Umay düşünmeye başlarken, bir amda gözlerinde görünmez şimşekler çaktı. Afalladı ve hatırladı o gün." Sen... "dedi.
" Siz tanışıyor musunuz?" dedi Tuğba Hanım. Tam olayı üstü kapalı anlatmaya başlayacaktım ki, Umay benden önce davranıp" Eski bir tanıdık, önemsiz. "dedi. Peki...
Turgut Bey'in telefonu çalmaya başlayınca bizden biraz uzaklaşıp telefonu açtı ve konuşmaya başladı. Neredeyse eş güdümlü olarak benim de telefonum çalmaya başlayınca gözler benim üzerime çevrilmişti. Onları takmayıp telefonuma baktım.
" Cihangir... arıyor"
Yazısını görünce, hemen açtım ve kulağıma götürdüm aygıtı.
"Attığın konuma geldim, güzelim. İşin bittiyse gel."
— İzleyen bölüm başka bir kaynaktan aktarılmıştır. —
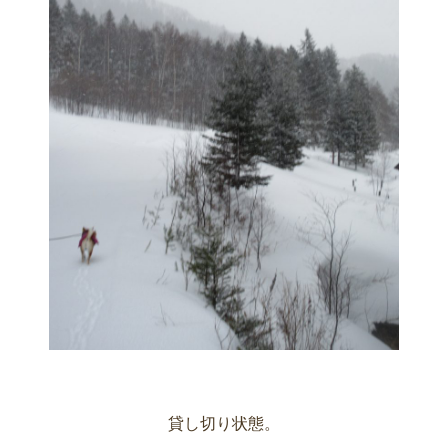
貸し切り状態。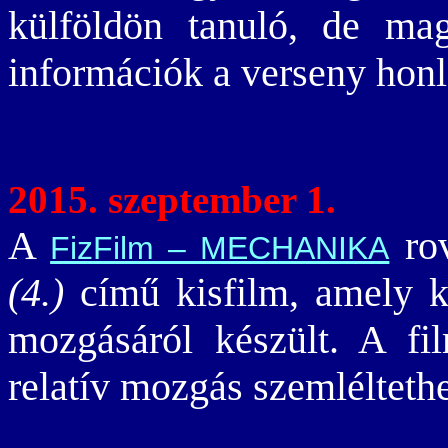
külföldön tanuló, de mag
információk a verseny hon
2015. szeptember 1.
A
rov
FizFilm – MECHANIKA
(4.)
című kisfilm, amely k
mozgásáról készült. A fi
relatív mozgás szemléltethe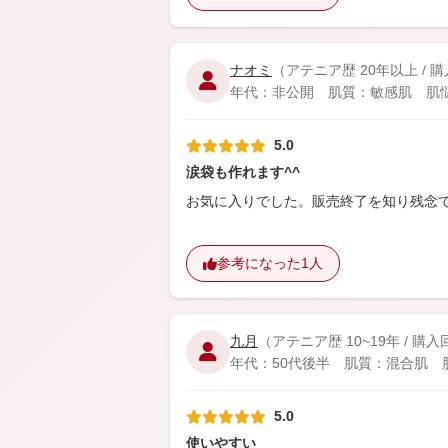
ナオミ
（アテニア歴 20年以上 / 
年代：非公開 肌質：敏感肌 肌悩
5.0
涙袋も作れます^^
お気に入りでした。販売終了を知り残念
参考になった
1人
九月
（アテニア歴 10~19年 / 購
年代：50代後半 肌質：混合肌 肌悩
5.0
使いやすい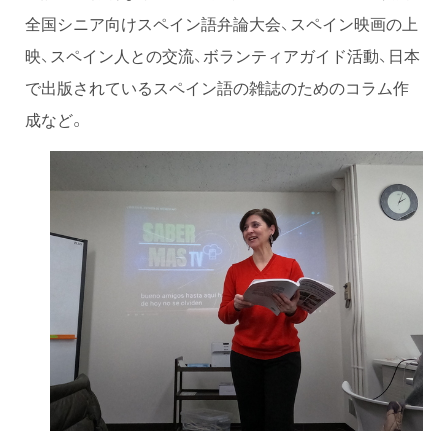
全国シニア向けスペイン語弁論大会、スペイン映画の上
映、スペイン人との交流、ボランティアガイド活動、日本
で出版されているスペイン語の雑誌のためのコラム作
成など。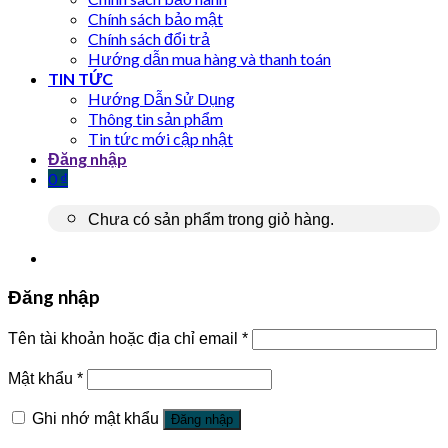
Chính sách bảo mật
Chính sách đổi trả
Hướng dẫn mua hàng và thanh toán
TIN TỨC
Hướng Dẫn Sử Dụng
Thông tin sản phẩm
Tin tức mới cập nhật
Đăng nhập
0
₫
Chưa có sản phẩm trong giỏ hàng.
Đăng nhập
Tên tài khoản hoặc địa chỉ email
*
Mật khẩu
*
Ghi nhớ mật khẩu
Đăng nhập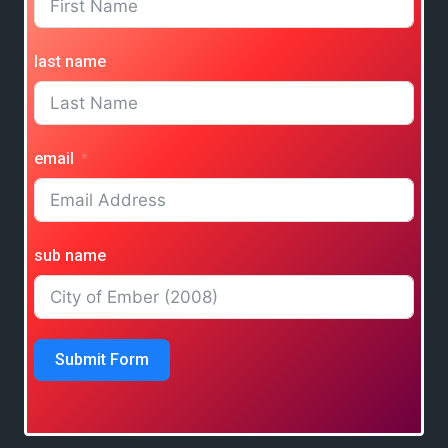
last name
email
sub name
Submit Form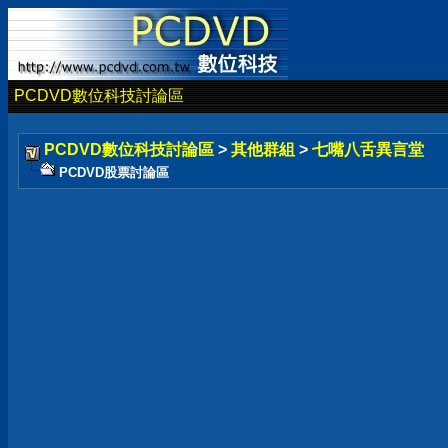
PCDVD數位科技討論區
PCDVD數位科技討論區
>
其他群組
>
七嘴八舌異言堂
PCDVD股票討論區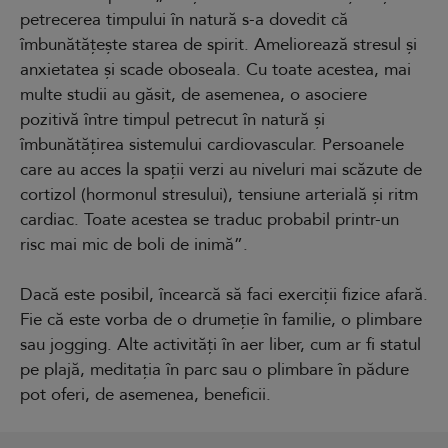
petrecerea timpului în natură s-a dovedit că
îmbunătățește starea de spirit. Ameliorează stresul și
anxietatea și scade oboseala. Cu toate acestea, mai
multe studii au găsit, de asemenea, o asociere
pozitivă între timpul petrecut în natură și
îmbunătățirea sistemului cardiovascular. Persoanele
care au acces la spații verzi au niveluri mai scăzute de
cortizol (hormonul stresului), tensiune arterială și ritm
cardiac. Toate acestea se traduc probabil printr-un
risc mai mic de boli de inimă”.
Dacă este posibil, încearcă să faci exerciții fizice afară.
Fie că este vorba de o drumeție în familie, o plimbare
sau jogging. Alte activități în aer liber, cum ar fi statul
pe plajă, meditația în parc sau o plimbare în pădure
pot oferi, de asemenea, beneficii.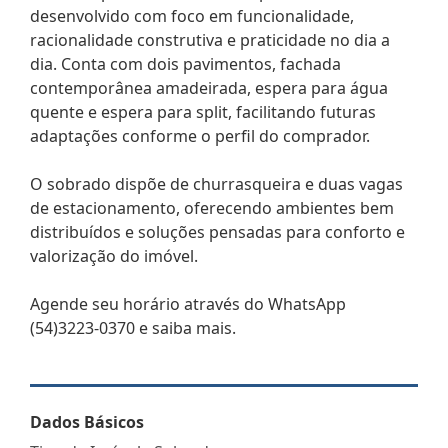
desenvolvido com foco em funcionalidade,
racionalidade construtiva e praticidade no dia a
dia. Conta com dois pavimentos, fachada
contemporânea amadeirada, espera para água
quente e espera para split, facilitando futuras
adaptações conforme o perfil do comprador.
O sobrado dispõe de churrasqueira e duas vagas
de estacionamento, oferecendo ambientes bem
distribuídos e soluções pensadas para conforto e
valorização do imóvel.
Agende seu horário através do WhatsApp
(54)3223-0370 e saiba mais.
Dados Básicos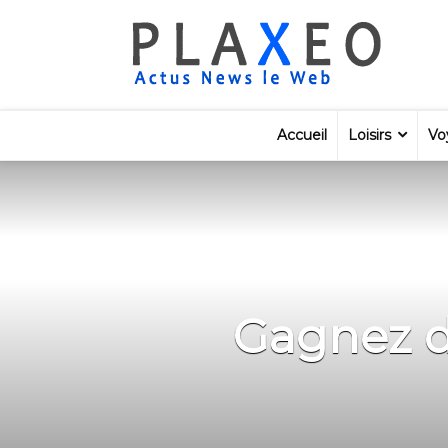
Accueil
Loisirs
Vo
Gagnez d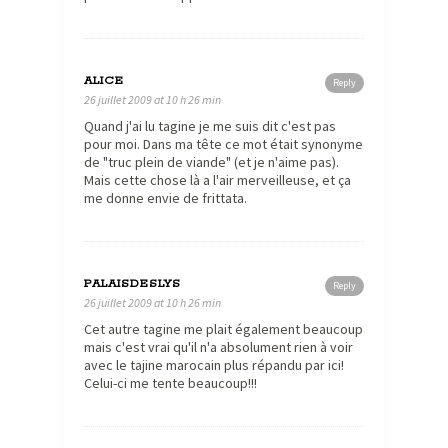
ALICE
Reply
26 juillet 2009 at 10 h 26 min
Quand j'ai lu tagine je me suis dit c'est pas
pour moi. Dans ma tête ce mot était synonyme
de "truc plein de viande" (et je n'aime pas).
Mais cette chose là a l'air merveilleuse, et ça
me donne envie de frittata.
PALAISDESLYS
Reply
26 juillet 2009 at 10 h 26 min
Cet autre tagine me plait également beaucoup
mais c'est vrai qu'il n'a absolument rien à voir
avec le tajine marocain plus répandu par ici!
Celui-ci me tente beaucoup!!!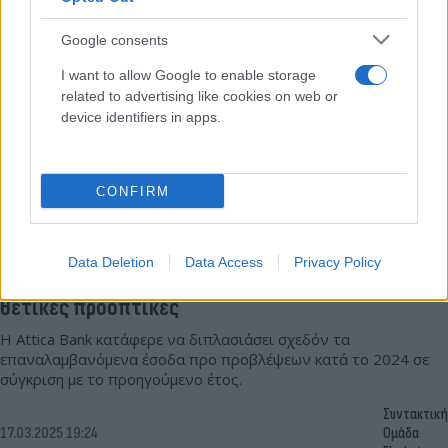
Flash.gr
Google consents
I want to allow Google to enable storage
related to advertising like cookies on web or
device identifiers in apps.
CONFIRM
Data Deletion
Data Access
Privacy Policy
Moody’s: Αναβάθμισε την Attica Bank σε Ba2 με
θετικές προοπτικές
Η Attica Bank κατάφερε να διπλασιάσει σχεδόν τα
επαναλαμβανόμενα έσοδα προ προβλέψεων κατά το 2024 σε
σύγκριση με το προηγούμενο έτος.
Συντακτική
17.03.2025 19:24
Ομάδα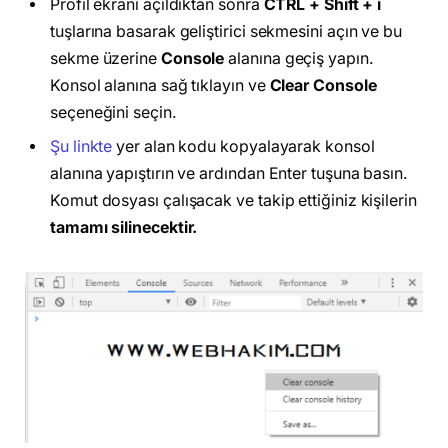
Profil ekranı açıldıktan sonra
CTRL + Shift + i
tuşlarına basarak geliştirici sekmesini açın ve bu
sekme üzerine
Console
alanına geçiş yapın.
Konsol alanına sağ tıklayın ve
Clear Console
seçeneğini seçin.
Şu linkte
yer alan kodu kopyalayarak konsol
alanına yapıştırın ve ardından Enter tuşuna basın.
Komut dosyası çalışacak ve takip ettiğiniz kişilerin
tamamı silinecektir.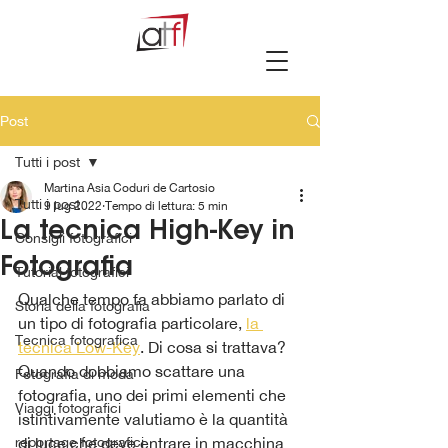
Post
Tutti i post
Martina Asia Coduri de Cartosio
Tutti i post
9 lug 2022
Tempo di lettura: 5 min
La tecnica High-Key in
Consigli fotografici
Fotografia
Tutorial fotografici
Qualche tempo fa abbiamo parlato di 
Storia della fotografia
un tipo di fotografia particolare, 
la 
Tecnica fotografica
tecnica Low-Key
. Di cosa si trattava? 
Quando dobbiamo scattare una 
Fotografia di moda
fotografia, uno dei primi elementi che 
Viaggi fotografici
istintivamente valutiamo è la quantità 
reportage fotografici
di luce che deve entrare in macchina 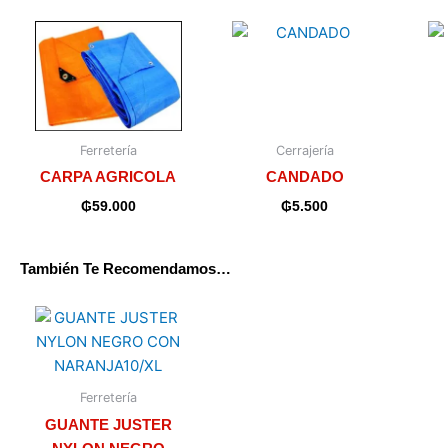
Ferretería
Cerrajería
CARPA AGRICOLA
CANDADO
₲
59.000
₲
5.500
También Te Recomendamos…
Ferretería
GUANTE JUSTER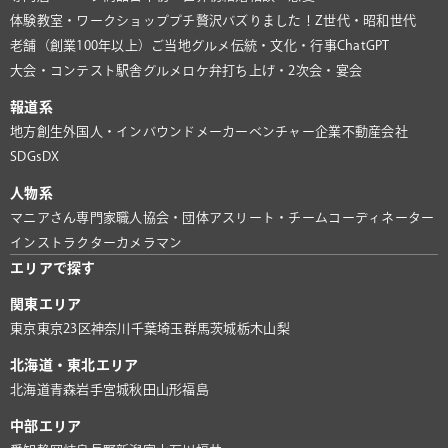
体験教室・ワークショップ
プチ贅沢
バズりました！
Z世代・昭和世代
老舗（創業100年以上）
ご当地グルメ
伝統・文化・行事
ChatGPT
大会・コンテスト
駅舎グルメ
ロケ弁
打ち上げ・2次会・宴会
報道系
地方創生
外国人・インバウンド
メーカー
ベンチャー企業
不動産会社
SDGs
DX
人物系
マニアさん
専門家
職人
協会・団体
アスリート・チーム
コーディネーター
インストラクター
カメラマン
エリアで探す
関東エリア
東京
東京23区
神奈川
千葉
埼玉
群馬
茨城
栃木
山梨
北海道・東北エリア
北海道
青森
岩手
宮城
秋田
山形
福島
中部エリア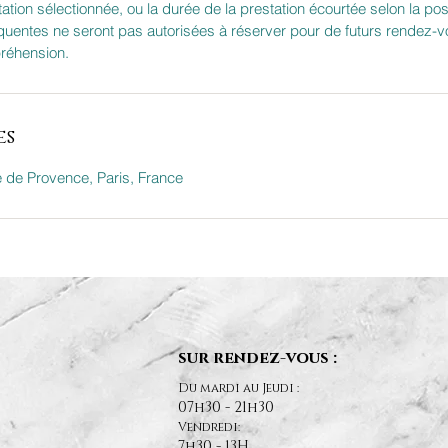
ation sélectionnée, ou la durée de la prestation écourtée selon la poss
équentes ne seront pas autorisées à réserver pour de futurs rendez-v
réhension.
es
e Provence, Paris, France
sur rendez-vous :
Du mardi au Jeudi :
07h30 - 21h30
Vendredi:
7h30 - 13H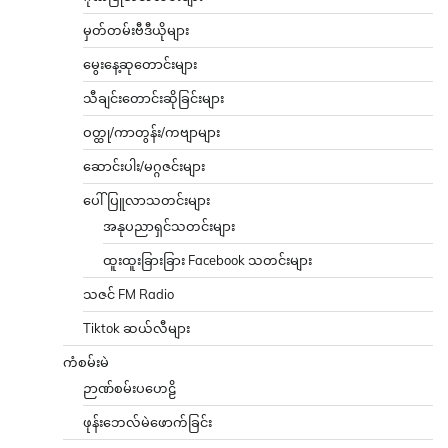
မှတ်တမ်းဗီဒီယိုများ
မွေးနေ့ဆုတောင်းများ
သီချင်းတောင်းဆိုခြင်းများ
ဝတ္ထု/ကာတွန်း/ကဗျာများ
ဆောင်းပါး/မဂ္ဂဇင်းများ
ပေါ်ပြူလာသတင်းများ
အနုပညာရှင်သတင်းများ
ထူးထူးခြားခြား Facebook သတင်းများ
သဇင် FM Radio
Tiktok ဆယ်လီများ
ကံစမ်းမဲ
ဉာဏ်စမ်းပဟေဠိ
ဖုန်းဘေလ်မဲဖောက်ခြင်း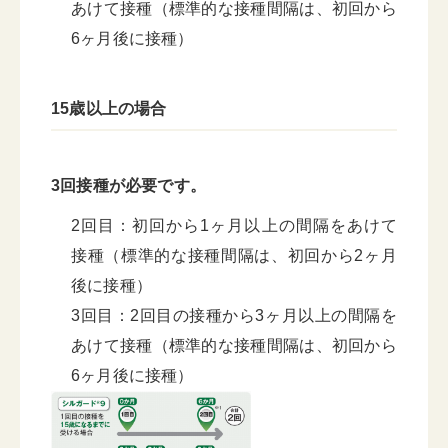
あけて接種（標準的な接種間隔は、初回から
6ヶ月後に接種）
15歳以上の場合
3回接種が必要です。
2回目：初回から1ヶ月以上の間隔をあけて
接種（標準的な接種間隔は、初回から2ヶ月
後に接種）
3回目：2回目の接種から3ヶ月以上の間隔を
あけて接種（標準的な接種間隔は、初回から
6ヶ月後に接種）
"Geliyorum canım." diyip kapattım. Eşyalarım çok yoktu zaten hazırlanmam uzun sürmeyecekti. Karnımın önünü kontrol etrim silahım yanımdaydı. Telefonum elimdeydi. Tuğba Hanım'a dönüp "Hukuki işlemler hariç, görüşmemek üzere." diyip kapıya doğru ilerlemeye başladım.
Kapıyı açıp çıktıktan, yaklaşık 2 saniye sonra sesinden tanıdığım kadarı ile Çilek bana "Bekle" dedi. Arkama dönmeden olduğum yerde beklemeye başladım. Yanıma gelince benim konuşmama izin vermeden "Bak seni anlıyorum, yani belki diğer ailen ile iletişimin yok ya da var ama Tuğba annem de seni 9 ay karnında taşıdı,haklı olarak seni tanımak istiyor. Yanlış anlama bu demek değil ki Eva'yı biz silicez. Silemeyiz zaten Eva benim olmayan kız kardeşim gibi. Bu aile benim öz ailemden daha çok ailelik yaptı bana. Bir gün pişman olmamak için onlara şans vermelisin. 1 hafta en fazla, dayanabilirsin bence. "
"Bak dayanamam, dayanmak da istemiyorum, içeride de dediğim gibi gelmişim bu yaşıma. Anaya bacıya, gardaşa, babaya ihtiyacım yok. Hem herkesin her istediği olacak diye bir şey yok. Salın beni."
"Yüzleşme korkusu, mevcut bir şeyin varlığından korkuyorsun. Ve bu bir gün içinde patlıyacak."
"Bırak da onu ben düşeneyim. Şimdi izninizle Hanımefendi arabaya geçebilir miyim?"
Başını 'sen bilirsin' anlamında salladı. Bende arabaya doğru yürümeye başladım. Arabaya bindikten sonra önce Cihangir 'i yanağından öptüm. Sonra da emniyet kemerini bağladım.
" Nasıl geçti? "diye sordu Cihangir.
" Eve gidince anlatsam olur mu? "diye sordum. Kafasını sallayıp arabayı çalıştırdı.
Arabayı kendi evlerinin bulunduğu yere doğru sürünce, onun evine gittiğimizi anlamıştım ses etmemiştim. Şu an cehennemin dibine de gitsek uygundu. Evet ağır bir tepki vermemiş olabilirdim. Ama içimdeki şeyş atamamıştım şu an bana en iyi gelecek şey Cihangir idi. O yüzden nereye gidersek gidelim yanımda O olduğu sürece her yer uygundu.